Two-thirds of UK venture capital firms have no women at all in senior investment positions, according to figures shared at the Northern Women Angel Investment Forum this year.
These disturbing trends amplified the research undertaken for the British Business Bank Equity Tracker report for 2018, showing the overall angel investment into female-founded companies is disproportionate in their access to growth-stage capital compared to their male-founded counterparts.
At the UK Business Angels Association hosted event, entrepreneurs and investors gathered to review the current landscape for women investors, learn about latest developments, share inside stories and experience on the world of angel investing – and explore ideas on what more can be done to encourage women to get involved in the exciting world of investing in the UK’s start-ups.
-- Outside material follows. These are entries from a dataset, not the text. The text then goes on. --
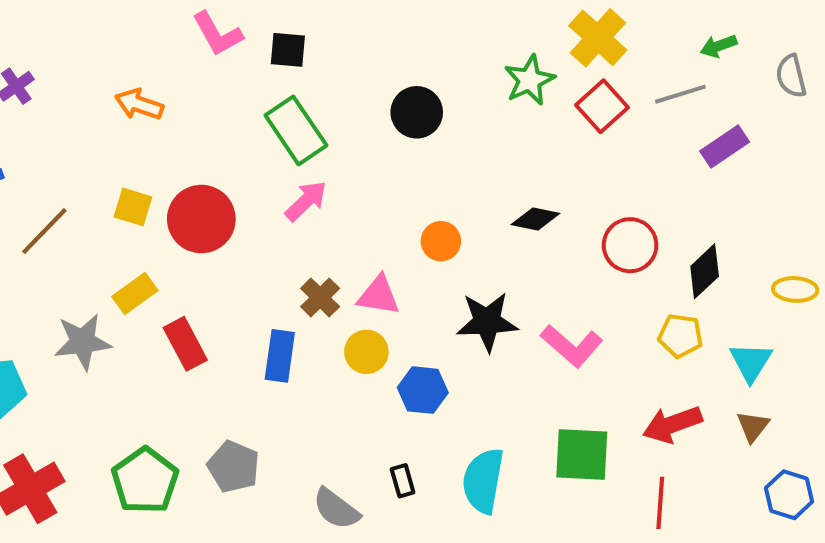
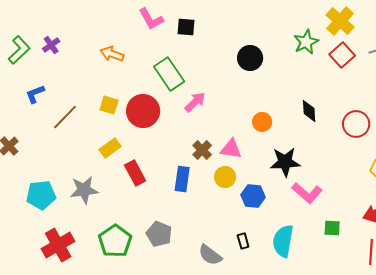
green rectangle: (296, 130) -> (169, 74), moved
black diamond: (535, 219) -> (309, 111), turned 75
gray star: (83, 342) -> (84, 190), moved
pink L-shape: (572, 346) -> (307, 193), moved
green square: (582, 455) -> (332, 228), size x0.6

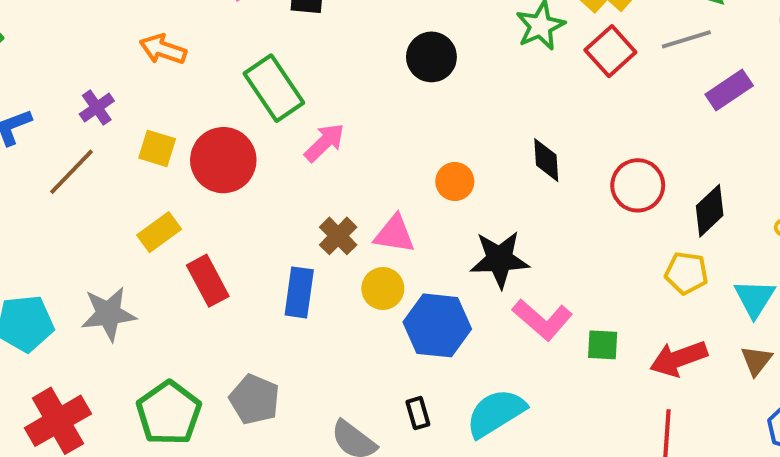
purple cross: (51, 45) -> (97, 108), moved
blue hexagon: (253, 196) -> (437, 325), size x1.4
green square: (332, 228) -> (603, 345), moved
cyan semicircle: (283, 241) -> (496, 413), turned 48

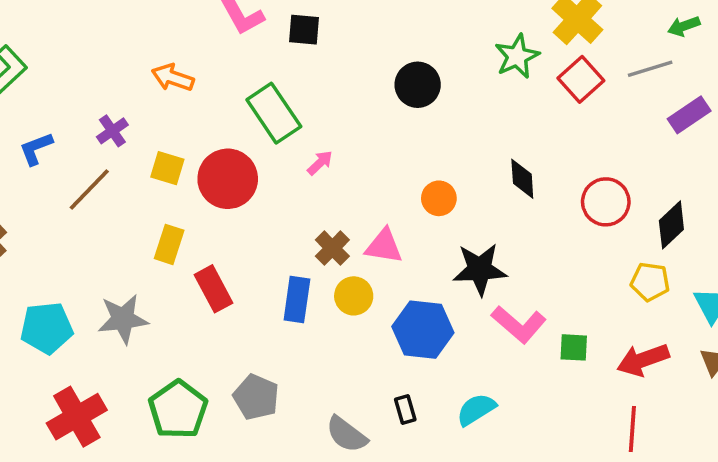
pink arrow: (324, 143) -> (320, 163), size x0.7
yellow rectangle: (159, 232) -> (169, 244), turned -36
yellow circle: (383, 289) -> (354, 296), moved
cyan semicircle: (496, 413) -> (476, 410), size x0.7

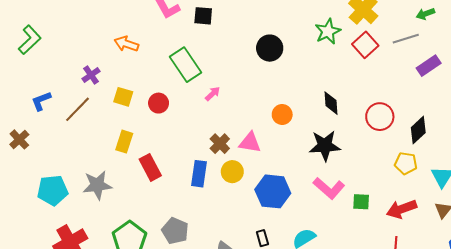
blue L-shape: (36, 149) -> (41, 101), moved
red circle: (228, 179) -> (159, 103), size x0.6
black star: (480, 269) -> (325, 146), moved

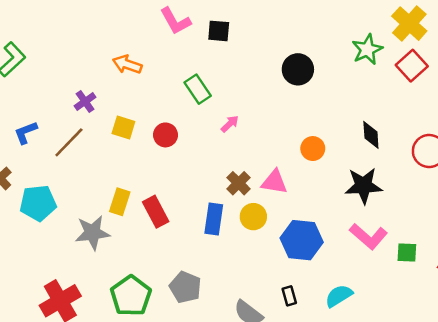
green rectangle: (186, 65) -> (198, 89), size x0.7
yellow rectangle: (124, 142) -> (120, 202), moved
cyan pentagon: (53, 190) -> (38, 203), moved

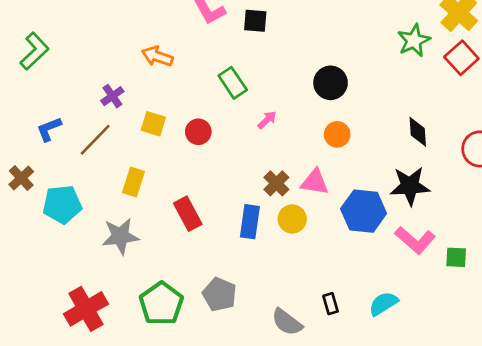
black circle: (298, 69) -> (331, 83), moved
orange circle: (313, 149) -> (337, 134), moved
yellow rectangle: (120, 202) -> (134, 182), moved
blue hexagon: (302, 240) -> (364, 211), moved

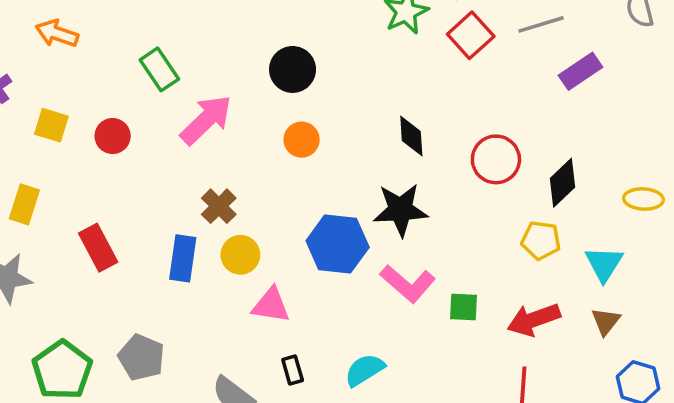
pink arrow: (267, 120) -> (206, 120), size x2.0
pink triangle: (315, 182) -> (271, 305), moved

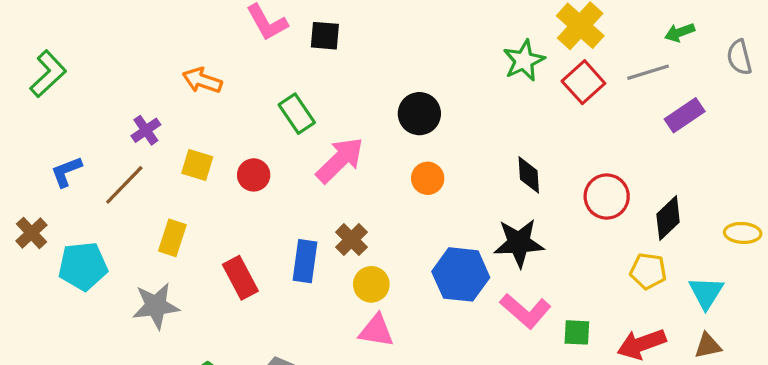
blue rectangle: (183, 258) -> (305, 261), moved
pink triangle: (271, 305) -> (376, 331), moved
brown triangle: (606, 321) -> (708, 346), turned 40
Jenny Tooth OBE, CEO of the UK Business Angels Association, believes more event such as the Northern Women Angel Investment Forum to ignite greater investment in women and neutralise investment disparities.
She says: “Companies with female founders were only 5% of total venture capital deals in 2018 and only 2% of total investment value. With such media coverage regarding women in business and tech, statistics highlight the gargantuan challenge for female-founded businesses to access sufficient investment to scale up.
“Furthermore, female founders are more likely to get funded at the seed stage with 24% of all seed-stage deals being in companies with at least one female founder. This reveals the challenge that women founders have in accessing growth stage capital. The magnitude of the task to get women their fair proportion of equity is vast.
“Events like the Northern Women Angel Investment Forum are pivotal for inspiring women to invest in each other and start to level the playing field. Statistics have shown a worrying decline overall in the level of equity investments overall in female founders in 2018.
“We take pride in the fact that angel investments in women founders represent 22% of seed-stage deals, highlighting that angel investors are a significant source of investment for companies with at least one female founder. We believe this demonstrates the importance of encouraging more female angel investors who are much more likely to support female-founded businesses.”